Your team receives unpredictable batches of CSV transaction files in a dedicated Amazon S3 prefix. Every file must be ingested into an Amazon Redshift staging table within five minutes of arrival. The solution must follow an event-driven batch pattern, avoid idle infrastructure, and scale automatically with the daily file count. Which approach meets these requirements while keeping operational overhead low?

  • Send the files to an Amazon Kinesis Data Firehose delivery stream configured to deliver records to Amazon Redshift.

  • Configure an Amazon S3 event notification that routes through EventBridge to trigger an AWS Glue job, and have the job run a Redshift COPY command for the new object.

  • Set up an AWS Database Migration Service task with S3 as the source endpoint and Redshift as the target to perform full load and change data capture.
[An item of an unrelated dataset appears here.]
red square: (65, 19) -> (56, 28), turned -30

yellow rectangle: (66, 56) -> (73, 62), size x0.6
  • Create an AWS Glue job with a 5-minute cron schedule that recursively scans the prefix and loads any discovered files into Redshift.

Question 19 of 20

A data engineer loads transformed sales totals into Amazon Redshift Serverless each night. An external partner needs to query the current day's total over the internet through a low-latency HTTPS endpoint. The partner cannot obtain AWS credentials but can pass an API key for authentication. The solution must remain fully serverless and require the least operational overhead. Which approach satisfies these requirements?
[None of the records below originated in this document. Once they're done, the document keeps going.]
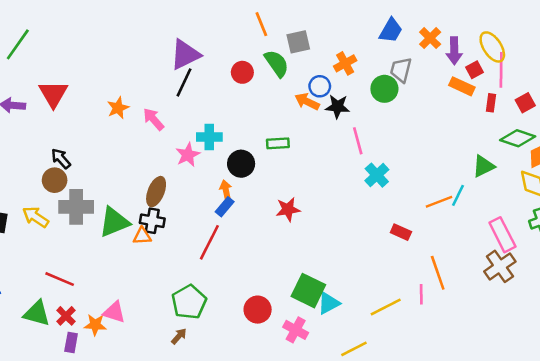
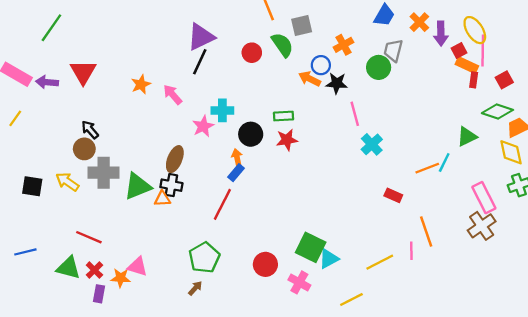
orange rectangle: (462, 86) -> (467, 65), moved
red star: (288, 209) -> (287, 140), moved

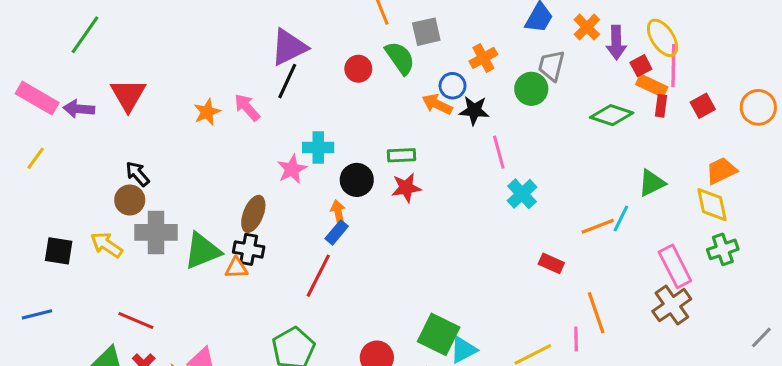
pink arrow: (173, 95) -> (247, 107), moved
green diamond: (497, 112) -> (612, 115), moved
blue line: (25, 252) -> (37, 314), moved

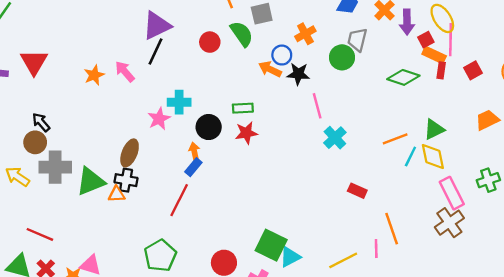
yellow diamond: (712, 205) -> (433, 157), moved
orange line: (598, 226) -> (395, 139), moved

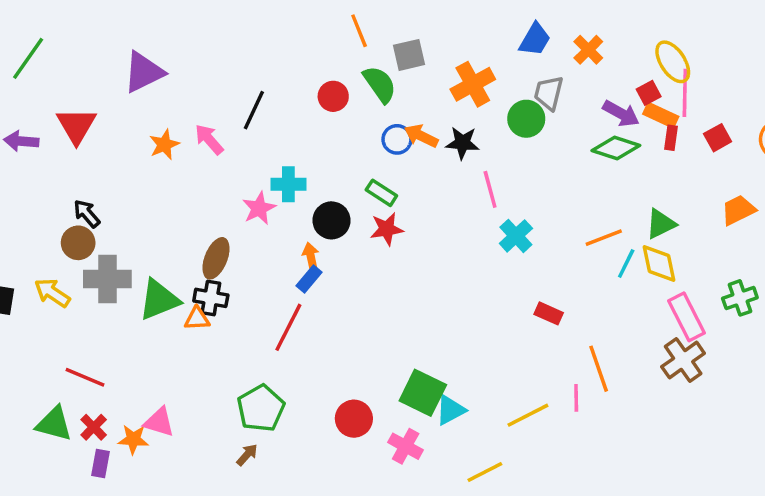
purple arrow: (407, 22) -> (621, 114), moved, turned -60
purple triangle: (157, 26) -> (144, 72), moved
orange cross: (305, 34) -> (473, 84), size x1.4
blue circle: (282, 55) -> (397, 139), moved
green rectangle: (243, 108) -> (381, 193), turned 36

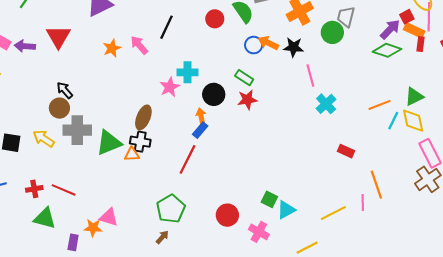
purple arrow: (621, 114) -> (390, 29), turned -75
green square: (423, 393) -> (269, 199), size x0.6
red cross: (94, 427) -> (34, 189), moved, turned 35

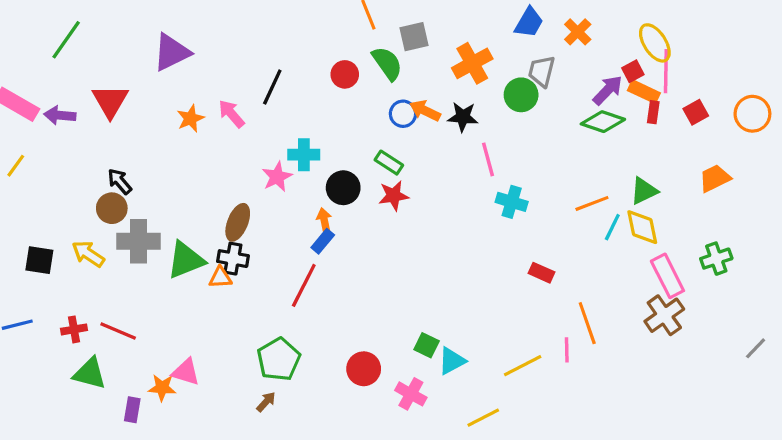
cyan cross: (326, 104) -> (512, 202), turned -30

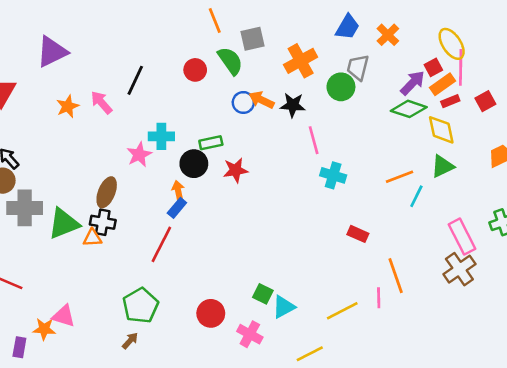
orange rectangle: (644, 92) -> (442, 84), turned -60
red rectangle: (653, 112) -> (450, 101), turned 60
green rectangle: (389, 163) -> (211, 143), moved, turned -45
yellow diamond: (642, 227) -> (441, 130), moved

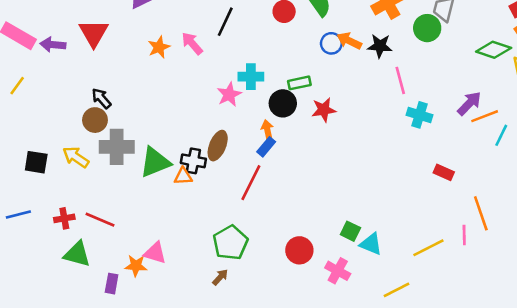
purple arrow: (413, 83) -> (469, 103), moved
brown ellipse: (107, 192) -> (218, 146), moved
cyan triangle: (284, 307) -> (371, 244), turned 50

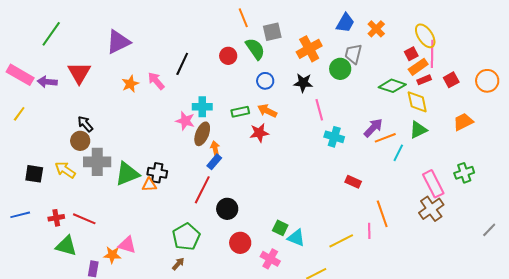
orange arrow: (349, 41) -> (267, 111), moved
pink star: (229, 94) -> (185, 121), turned -30
black circle: (283, 103) -> (227, 209), moved
brown ellipse: (218, 146) -> (202, 134), moved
  • Write the daily total to a JSON file in an Amazon S3 bucket and share a presigned URL with the partner.

  • Expose the Amazon Redshift Data API endpoint to the partner and store database credentials in AWS Secrets Manager.

  • Deploy a microservice on Amazon ECS Fargate behind an Application Load Balancer that connects to Amazon Redshift with JDBC and returns results.

  • Create a REST API in Amazon API Gateway that requires an API key and invokes an AWS Lambda function, which queries Amazon Redshift through the Redshift Data API and returns JSON.

Question 20 of 20

An Amazon EMR cluster is running an Apache Spark SQL job that joins a 500 GB click-stream DataFrame with a 100 MB reference DataFrame. Shuffle stages dominate the runtime and the team cannot resize the cluster or rewrite the input data. Which Spark-level change will most effectively reduce shuffle traffic and speed up the join?

  • Apply a broadcast join hint to the 100 MB reference DataFrame so each executor receives a local copy.

  • Increase the value of spark.sql.shuffle.partitions to create more shuffle tasks.

  • Persist both DataFrames in memory before executing the join.

  • Enable speculative execution by setting spark.speculation to true.